What is the more pythonic way of getting the length of the longest word:

len(max(words, key=len))

Or:

max(len(w) for w in words)

Or.. something else? words is a list of strings. I am finding I need to do this often and after timing with a few different sample sizes the first way seems to be consistently faster, despite seeming less efficient at face value (the redundancy of len being called twice seems not to matter - does more happen in C code in this form?).


Solution 1:

Although:

max(len(w) for w in words)

does kind of "read" easier - you've got the overhead of a generator.

While:

len(max(words, key=len))

can optimise away with the key using builtins and since len is normally a very efficient op for strings, is going to be faster...

Solution 2:

I think both are OK, but I think that unless speed is a big consideration that max(len(w) for w in words) is the most readable.

When I was looking at them, it took me longer to figure out what len(max(words, key=len)) was doing, and I was still wrong until I thought about it more. Code should be immediately obvious unless there's a good reason for it not to be.

It's clear from the other posts (and my own tests) that the less readable one is faster. But it's not like either of them are dog slow. And unless the code is on a critical path it's not worth worrying about.

Ultimately, I think more readable is more Pythonic.

As an aside, this one of the few cases in which Python 2 is notably faster than Python 3 for the same task.

Solution 3:

If you rewrite the generator expression as a map call (or, for 2.x, imap):

max(map(len, words))

… it's actually a bit faster than the key version, not slower.

python.org 64-bit 3.3.0:

In [186]: words = ['now', 'is', 'the', 'winter', 'of', 'our', 'partyhat'] * 100
In [188]: %timeit max(len(w) for w in words)
%10000 loops, best of 3: 90.1 us per loop
In [189]: %timeit len(max(words, key=len))
10000 loops, best of 3: 57.3 us per loop
In [190]: %timeit max(map(len, words))
10000 loops, best of 3: 53.4 us per loop

Apple 64-bit 2.7.2:

In [298]: words = ['now', 'is', 'the', 'winter', 'of', 'our', 'partyhat'] * 100
In [299]: %timeit max(len(w) for w in words)
10000 loops, best of 3: 99 us per loop
In [300]: %timeit len(max(words, key=len))
10000 loops, best of 3: 64.1 us per loop
In [301]: %timeit max(map(len, words))
10000 loops, best of 3: 67 us per loop
In [303]: %timeit max(itertools.imap(len, words))
10000 loops, best of 3: 63.4 us per loop

I think it's more pythonic than the key version, for the same reason the genexp is.

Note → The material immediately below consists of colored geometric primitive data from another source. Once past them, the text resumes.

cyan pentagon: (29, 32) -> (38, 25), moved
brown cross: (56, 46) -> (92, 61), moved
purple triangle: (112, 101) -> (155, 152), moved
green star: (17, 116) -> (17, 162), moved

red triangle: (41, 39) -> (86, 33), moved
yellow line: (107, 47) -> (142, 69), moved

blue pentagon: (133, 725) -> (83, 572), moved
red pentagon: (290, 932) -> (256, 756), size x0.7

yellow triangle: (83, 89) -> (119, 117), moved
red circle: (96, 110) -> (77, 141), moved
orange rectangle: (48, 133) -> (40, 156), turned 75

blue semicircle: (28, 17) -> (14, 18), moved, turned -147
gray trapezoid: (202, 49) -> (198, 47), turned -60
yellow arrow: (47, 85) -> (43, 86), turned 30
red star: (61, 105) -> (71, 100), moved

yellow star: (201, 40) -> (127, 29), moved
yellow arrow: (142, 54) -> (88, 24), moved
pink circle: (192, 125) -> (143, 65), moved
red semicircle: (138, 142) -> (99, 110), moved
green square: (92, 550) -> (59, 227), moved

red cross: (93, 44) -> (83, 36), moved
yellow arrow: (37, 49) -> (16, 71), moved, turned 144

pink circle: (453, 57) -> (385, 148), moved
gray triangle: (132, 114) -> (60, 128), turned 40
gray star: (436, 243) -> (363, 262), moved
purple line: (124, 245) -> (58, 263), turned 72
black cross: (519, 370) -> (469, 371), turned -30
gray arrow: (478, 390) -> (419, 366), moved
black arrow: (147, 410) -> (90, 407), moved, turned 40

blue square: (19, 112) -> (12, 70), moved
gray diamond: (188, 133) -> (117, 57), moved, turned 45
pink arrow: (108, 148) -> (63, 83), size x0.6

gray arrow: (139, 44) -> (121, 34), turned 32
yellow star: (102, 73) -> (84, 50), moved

It's arguable whether it's as pythonic as the genexp version. Some people love map/filter/reduce/etc.; some hate them; my personal feeling is that when you're trying to map a function that already exists and has a nice name (that is, something you don't have to lambda or partial up), map is nicer, but YMMV (especially if your name is Guido).

One last point:

the redundancy of len being called twice seems not to matter - does more happen in C code in this form?

Think about it like this: You're already calling len N times. Calling it N+1 times instead is hardly likely to make a difference, compared to anything you have to do N times, unless you have a tiny number of huge strings.

Solution 4:

I'd say

len(max(x, key=len))

looks quite good because you utilize a keyword argument (key) of a built-in (max) with a built-in (len). So basically max(x, key=len) gets you almost the answer. But none of your code variants look particularly un-pythonic to me.